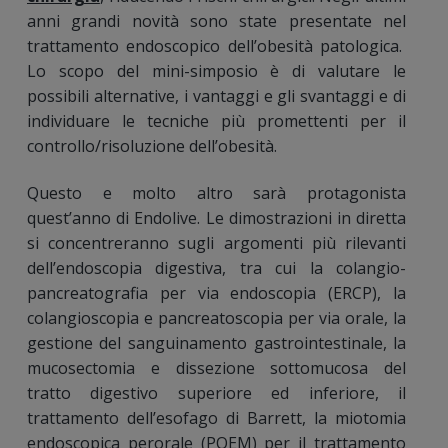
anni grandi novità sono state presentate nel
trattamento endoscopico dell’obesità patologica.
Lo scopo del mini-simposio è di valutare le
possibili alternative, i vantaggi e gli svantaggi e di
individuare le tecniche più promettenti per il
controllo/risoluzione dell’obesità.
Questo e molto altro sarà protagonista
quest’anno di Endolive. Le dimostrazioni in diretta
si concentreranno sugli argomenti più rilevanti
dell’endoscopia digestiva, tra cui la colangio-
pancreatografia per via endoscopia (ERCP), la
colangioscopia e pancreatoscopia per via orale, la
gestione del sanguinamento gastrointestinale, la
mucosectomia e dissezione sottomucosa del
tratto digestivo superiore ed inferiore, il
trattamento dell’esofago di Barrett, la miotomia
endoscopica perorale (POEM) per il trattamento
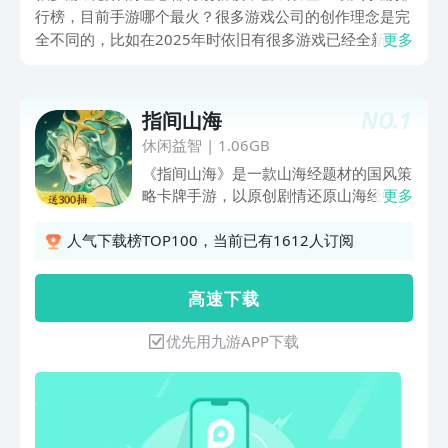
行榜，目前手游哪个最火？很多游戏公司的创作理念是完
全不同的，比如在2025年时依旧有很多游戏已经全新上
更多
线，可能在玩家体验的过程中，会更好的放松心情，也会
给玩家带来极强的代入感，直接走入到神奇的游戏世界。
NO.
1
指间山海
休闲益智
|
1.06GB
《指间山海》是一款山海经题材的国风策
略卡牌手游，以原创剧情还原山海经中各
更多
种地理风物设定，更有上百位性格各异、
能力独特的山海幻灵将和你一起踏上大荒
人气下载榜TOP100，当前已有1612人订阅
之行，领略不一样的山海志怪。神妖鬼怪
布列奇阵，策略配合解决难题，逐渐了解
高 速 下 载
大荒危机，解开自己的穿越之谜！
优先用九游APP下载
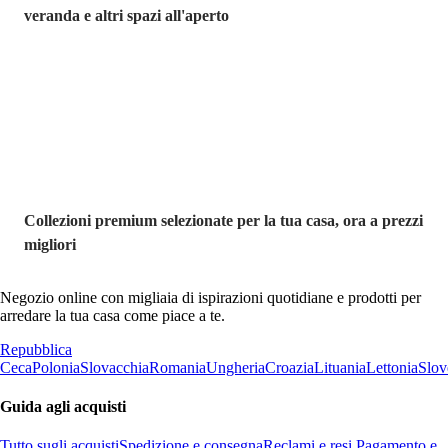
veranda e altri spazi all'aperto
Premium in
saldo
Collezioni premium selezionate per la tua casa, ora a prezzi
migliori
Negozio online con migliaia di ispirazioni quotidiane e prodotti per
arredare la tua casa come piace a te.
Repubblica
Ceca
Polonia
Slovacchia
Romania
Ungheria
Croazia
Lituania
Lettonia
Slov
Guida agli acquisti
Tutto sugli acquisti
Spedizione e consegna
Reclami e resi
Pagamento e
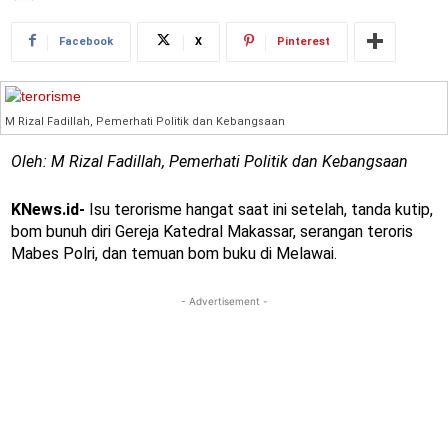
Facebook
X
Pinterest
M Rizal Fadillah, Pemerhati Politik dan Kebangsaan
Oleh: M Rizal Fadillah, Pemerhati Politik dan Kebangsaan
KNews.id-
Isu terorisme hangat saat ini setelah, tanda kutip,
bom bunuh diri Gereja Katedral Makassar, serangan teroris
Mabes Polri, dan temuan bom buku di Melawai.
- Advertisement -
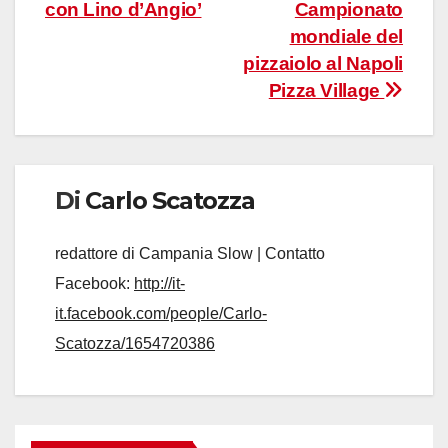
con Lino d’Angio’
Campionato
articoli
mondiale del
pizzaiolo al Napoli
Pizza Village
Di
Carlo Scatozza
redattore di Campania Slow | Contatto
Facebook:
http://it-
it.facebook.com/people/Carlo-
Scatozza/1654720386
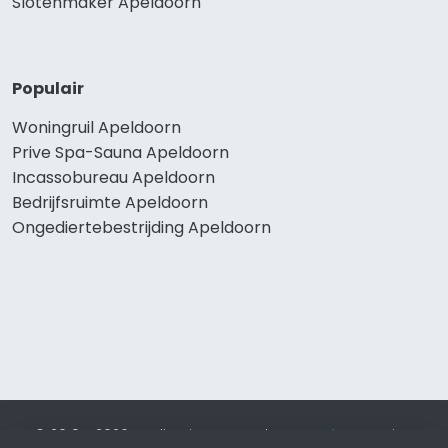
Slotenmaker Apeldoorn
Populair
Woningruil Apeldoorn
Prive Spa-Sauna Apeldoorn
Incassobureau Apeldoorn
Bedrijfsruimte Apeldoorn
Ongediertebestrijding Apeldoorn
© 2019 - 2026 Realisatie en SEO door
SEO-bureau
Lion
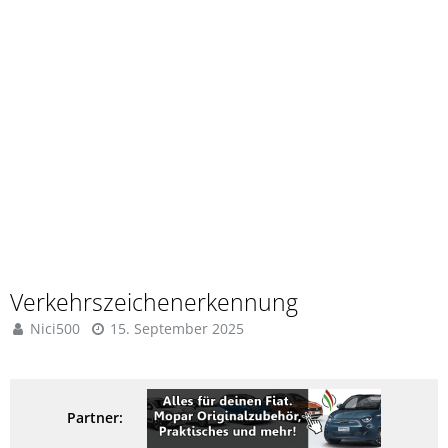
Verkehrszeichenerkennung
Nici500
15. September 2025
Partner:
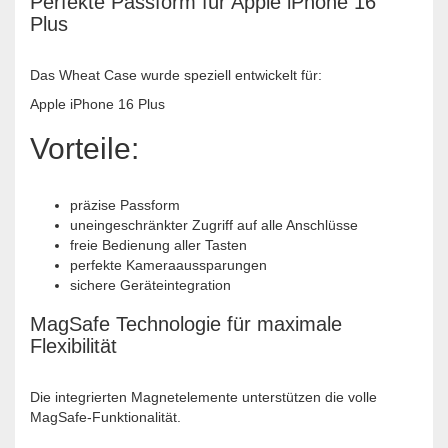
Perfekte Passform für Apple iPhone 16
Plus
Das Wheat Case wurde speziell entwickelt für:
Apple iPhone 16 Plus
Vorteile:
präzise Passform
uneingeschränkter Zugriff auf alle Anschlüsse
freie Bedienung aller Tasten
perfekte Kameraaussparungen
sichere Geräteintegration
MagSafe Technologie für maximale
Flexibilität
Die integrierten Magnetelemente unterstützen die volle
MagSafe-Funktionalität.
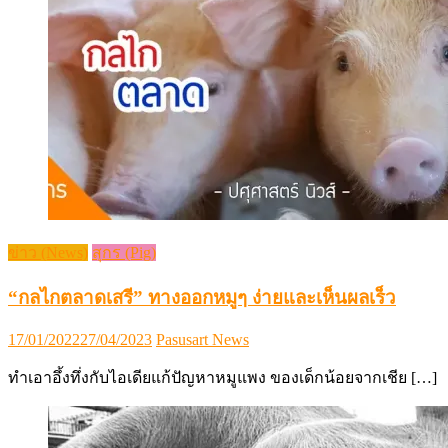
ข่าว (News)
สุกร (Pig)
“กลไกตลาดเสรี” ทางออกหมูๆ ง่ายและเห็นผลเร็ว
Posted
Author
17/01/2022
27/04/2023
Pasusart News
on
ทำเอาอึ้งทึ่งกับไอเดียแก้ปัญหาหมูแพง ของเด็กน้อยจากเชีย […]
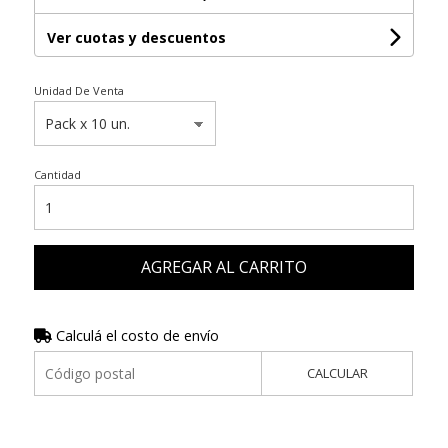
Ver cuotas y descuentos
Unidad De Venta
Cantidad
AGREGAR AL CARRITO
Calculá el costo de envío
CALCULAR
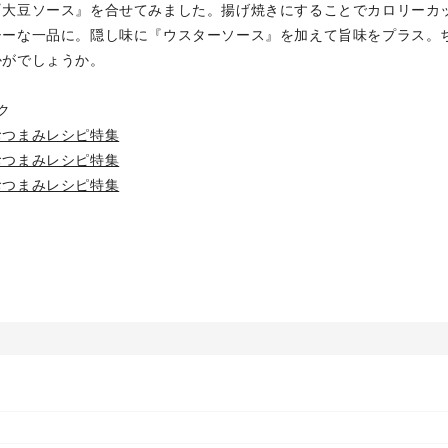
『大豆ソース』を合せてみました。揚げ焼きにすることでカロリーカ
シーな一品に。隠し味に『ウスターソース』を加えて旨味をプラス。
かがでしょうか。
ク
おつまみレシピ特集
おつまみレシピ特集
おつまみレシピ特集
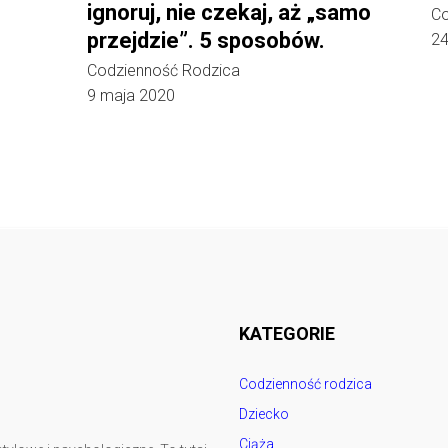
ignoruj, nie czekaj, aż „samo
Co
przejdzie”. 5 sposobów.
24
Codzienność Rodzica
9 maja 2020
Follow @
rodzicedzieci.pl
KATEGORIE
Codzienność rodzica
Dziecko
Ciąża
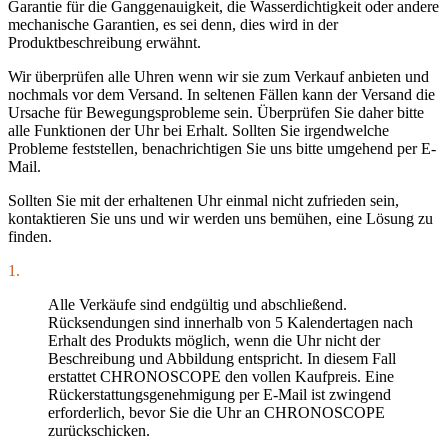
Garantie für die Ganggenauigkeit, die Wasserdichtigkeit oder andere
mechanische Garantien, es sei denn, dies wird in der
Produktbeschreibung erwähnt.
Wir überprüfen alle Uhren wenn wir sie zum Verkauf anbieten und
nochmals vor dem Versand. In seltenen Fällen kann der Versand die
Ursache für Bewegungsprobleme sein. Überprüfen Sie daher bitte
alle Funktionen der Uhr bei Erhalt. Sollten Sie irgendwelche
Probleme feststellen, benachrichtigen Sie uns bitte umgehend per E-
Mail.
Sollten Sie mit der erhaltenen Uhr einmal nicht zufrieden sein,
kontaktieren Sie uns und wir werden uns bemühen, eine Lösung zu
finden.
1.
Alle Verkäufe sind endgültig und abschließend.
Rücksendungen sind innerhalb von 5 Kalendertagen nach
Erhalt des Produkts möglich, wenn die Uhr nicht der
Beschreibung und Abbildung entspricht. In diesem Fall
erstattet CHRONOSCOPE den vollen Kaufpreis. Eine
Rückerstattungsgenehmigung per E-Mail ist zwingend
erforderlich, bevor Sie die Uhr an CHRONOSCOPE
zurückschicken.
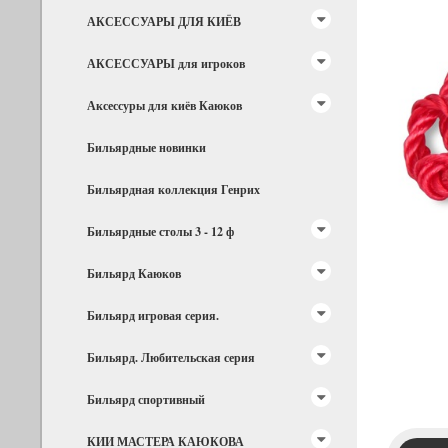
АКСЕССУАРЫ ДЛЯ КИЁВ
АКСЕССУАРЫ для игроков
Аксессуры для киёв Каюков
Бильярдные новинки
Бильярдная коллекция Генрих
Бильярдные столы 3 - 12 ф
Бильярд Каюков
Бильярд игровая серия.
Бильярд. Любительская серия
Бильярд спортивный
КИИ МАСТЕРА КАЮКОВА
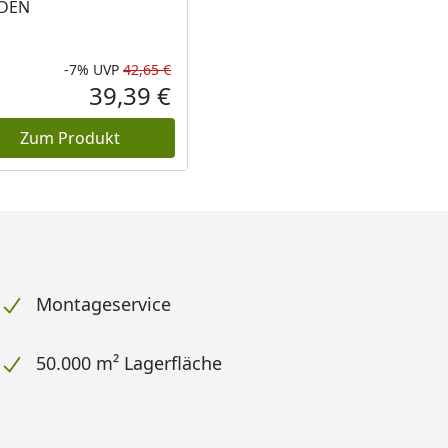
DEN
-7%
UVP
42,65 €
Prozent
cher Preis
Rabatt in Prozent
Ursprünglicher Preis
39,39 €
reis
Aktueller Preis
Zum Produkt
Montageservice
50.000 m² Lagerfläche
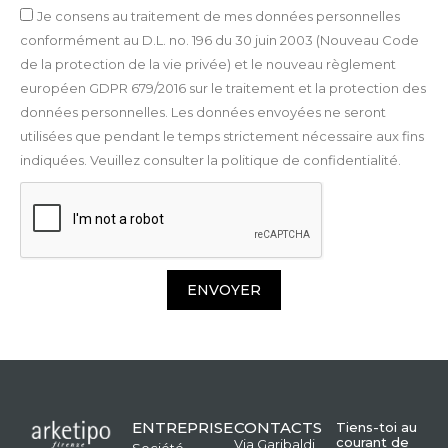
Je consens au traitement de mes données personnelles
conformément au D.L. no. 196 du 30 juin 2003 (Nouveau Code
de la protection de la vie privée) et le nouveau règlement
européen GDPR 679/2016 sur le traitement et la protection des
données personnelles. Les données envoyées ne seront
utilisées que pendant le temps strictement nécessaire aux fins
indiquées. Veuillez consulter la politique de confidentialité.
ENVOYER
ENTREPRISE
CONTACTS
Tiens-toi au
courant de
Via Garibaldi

######

- EXERCISE PROMPT: Your response should be made up of the lines in the data that contain the word "Fadillah".

- ANSWER TO THE PROBLEM:
M Rizal Fadillah, Pemerhati Politik dan Kebangsaan
Oleh: M Rizal Fadillah, Pemerhati Politik dan Kebangsaan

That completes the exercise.